- _Your goal_
Copy out exactly, from the entries that follow, the line holding "Фото Петербурга (363, 303)", the line holding "有線通信測定器 (45, 2329)", and all lines between them, but no pictures.

- _Data listing_
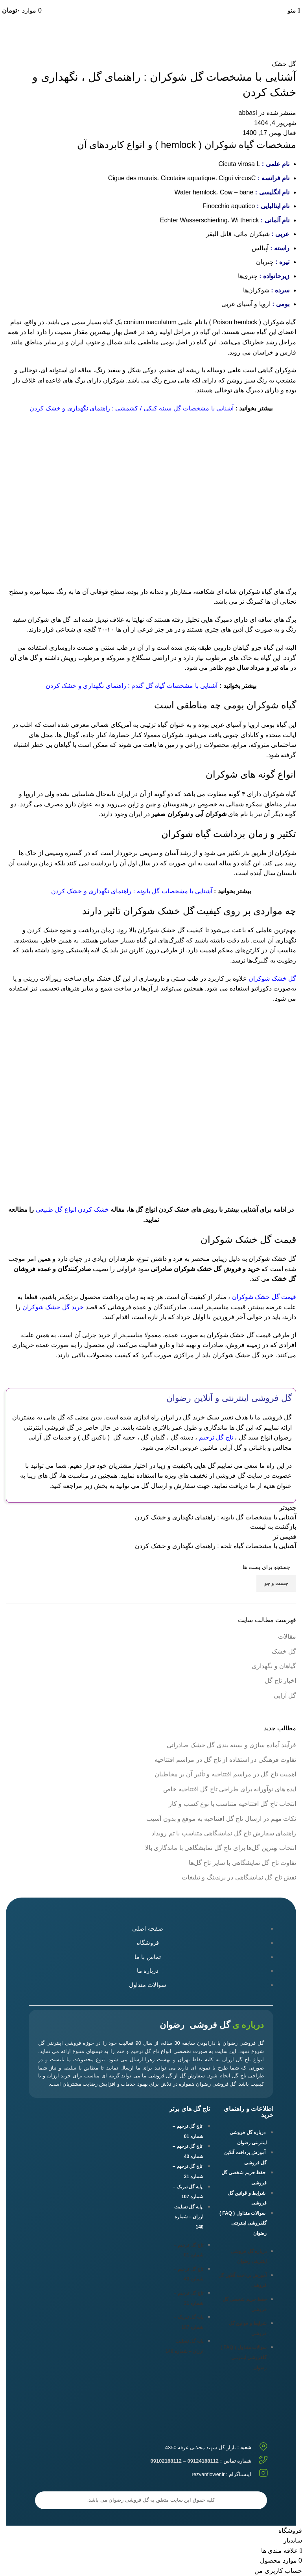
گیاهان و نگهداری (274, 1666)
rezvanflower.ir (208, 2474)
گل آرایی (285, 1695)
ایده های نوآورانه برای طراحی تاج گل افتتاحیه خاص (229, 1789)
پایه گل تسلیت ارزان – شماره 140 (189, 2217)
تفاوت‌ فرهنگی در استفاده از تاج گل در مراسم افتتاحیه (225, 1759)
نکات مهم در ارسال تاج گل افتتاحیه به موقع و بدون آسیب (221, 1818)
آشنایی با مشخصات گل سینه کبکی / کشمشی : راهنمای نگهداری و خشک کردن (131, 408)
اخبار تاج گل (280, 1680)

...

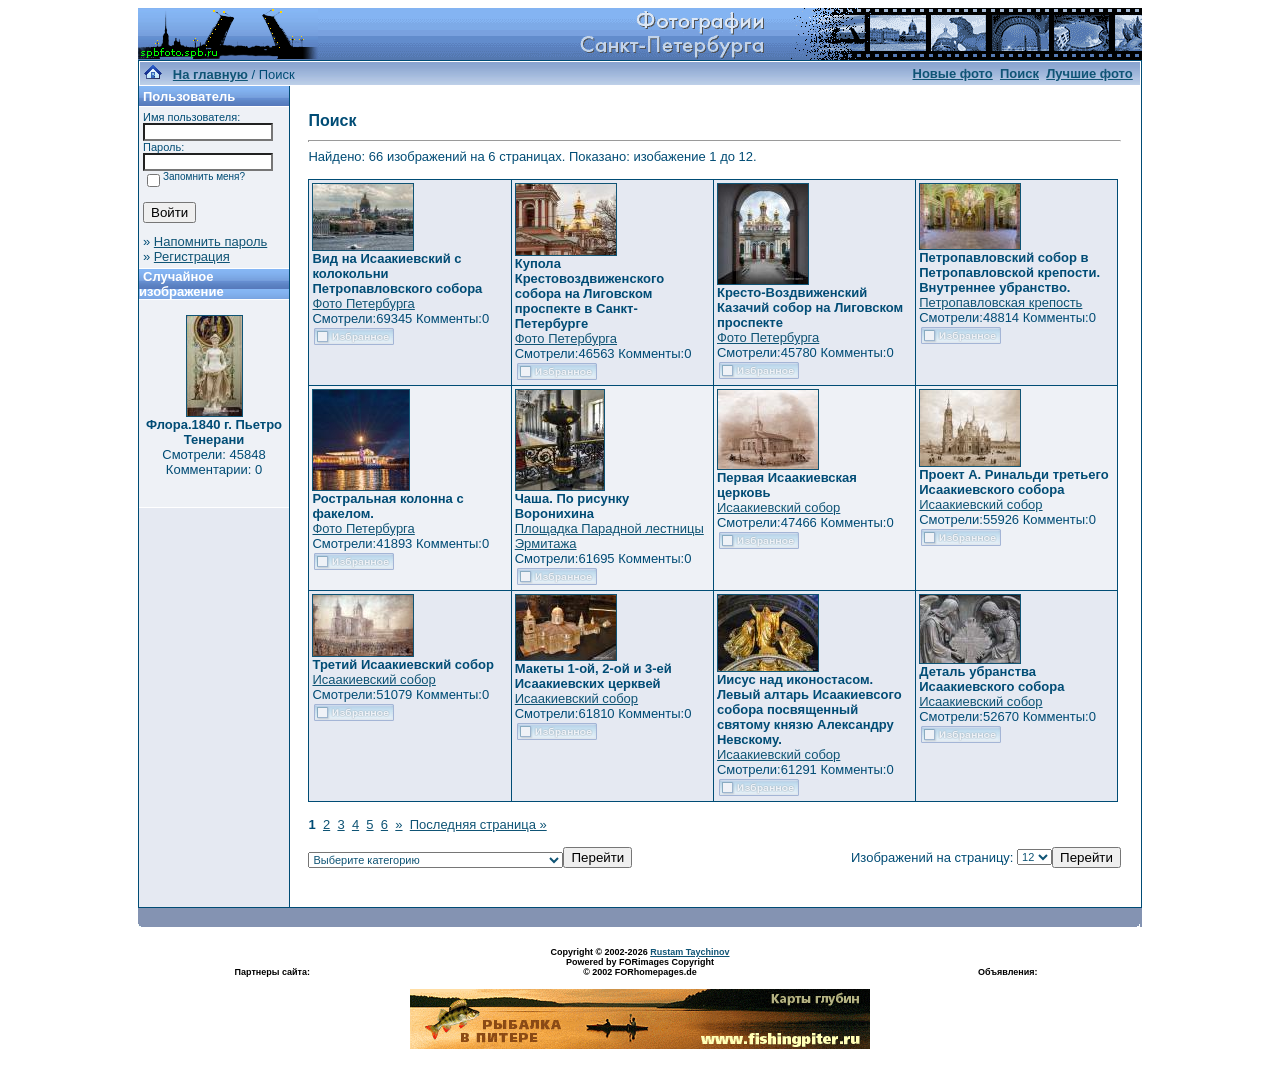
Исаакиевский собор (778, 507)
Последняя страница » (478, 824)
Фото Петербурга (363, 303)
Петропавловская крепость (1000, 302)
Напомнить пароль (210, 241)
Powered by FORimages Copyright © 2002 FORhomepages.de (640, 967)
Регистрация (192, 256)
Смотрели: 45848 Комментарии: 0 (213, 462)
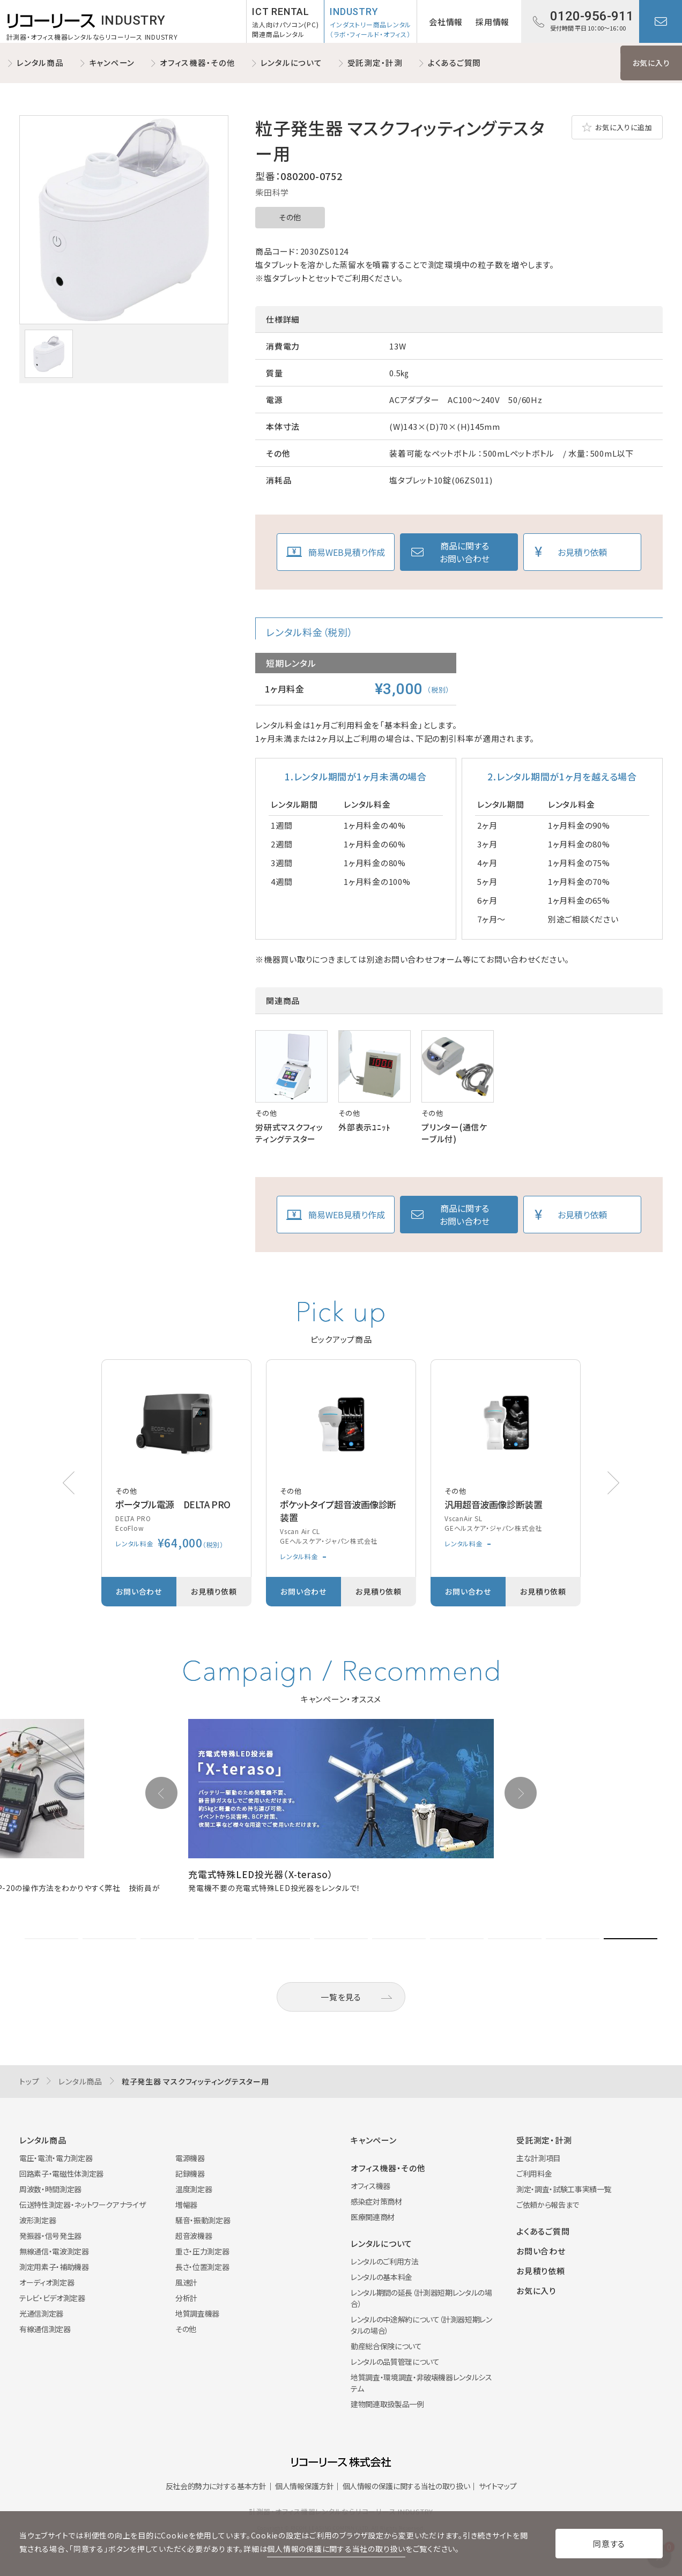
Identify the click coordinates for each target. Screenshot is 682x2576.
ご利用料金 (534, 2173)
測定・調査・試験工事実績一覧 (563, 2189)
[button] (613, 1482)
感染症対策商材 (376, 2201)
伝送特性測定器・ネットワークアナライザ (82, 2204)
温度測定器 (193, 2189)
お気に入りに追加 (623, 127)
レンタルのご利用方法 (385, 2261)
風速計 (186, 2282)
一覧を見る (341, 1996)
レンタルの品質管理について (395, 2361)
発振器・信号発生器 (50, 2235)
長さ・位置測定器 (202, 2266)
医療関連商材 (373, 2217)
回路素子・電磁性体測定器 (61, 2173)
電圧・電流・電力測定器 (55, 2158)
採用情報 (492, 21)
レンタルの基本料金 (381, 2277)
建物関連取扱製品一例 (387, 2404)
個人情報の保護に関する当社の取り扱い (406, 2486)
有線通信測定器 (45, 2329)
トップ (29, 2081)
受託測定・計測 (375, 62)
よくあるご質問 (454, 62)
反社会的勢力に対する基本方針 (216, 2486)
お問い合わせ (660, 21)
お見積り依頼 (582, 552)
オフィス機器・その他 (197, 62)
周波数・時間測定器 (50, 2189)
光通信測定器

- _Output for this exercise_
Фото Петербурга (363, 303)
Петропавловская крепость (1000, 302)
Напомнить пароль (210, 241)
Powered by FORimages Copyright © 2002 FORhomepages.de (640, 967)
Регистрация (192, 256)
Смотрели: 45848 Комментарии: 0 (213, 462)
Identify the click coordinates for each target. Screenshot is 682x2576.
ご利用料金 (534, 2173)
測定・調査・試験工事実績一覧 (563, 2189)
[button] (613, 1482)
感染症対策商材 (376, 2201)
伝送特性測定器・ネットワークアナライザ (82, 2204)
温度測定器 (193, 2189)
お気に入りに追加 (623, 127)
レンタルのご利用方法 (385, 2261)
風速計 (186, 2282)
一覧を見る (341, 1996)
レンタルの品質管理について (395, 2361)
発振器・信号発生器 (50, 2235)
長さ・位置測定器 (202, 2266)
医療関連商材 (373, 2217)
回路素子・電磁性体測定器 (61, 2173)
電圧・電流・電力測定器 (55, 2158)
採用情報 (492, 21)
レンタルの基本料金 (381, 2277)
建物関連取扱製品一例 (387, 2404)
個人情報の保護に関する当社の取り扱い (406, 2486)
有線通信測定器 (45, 2329)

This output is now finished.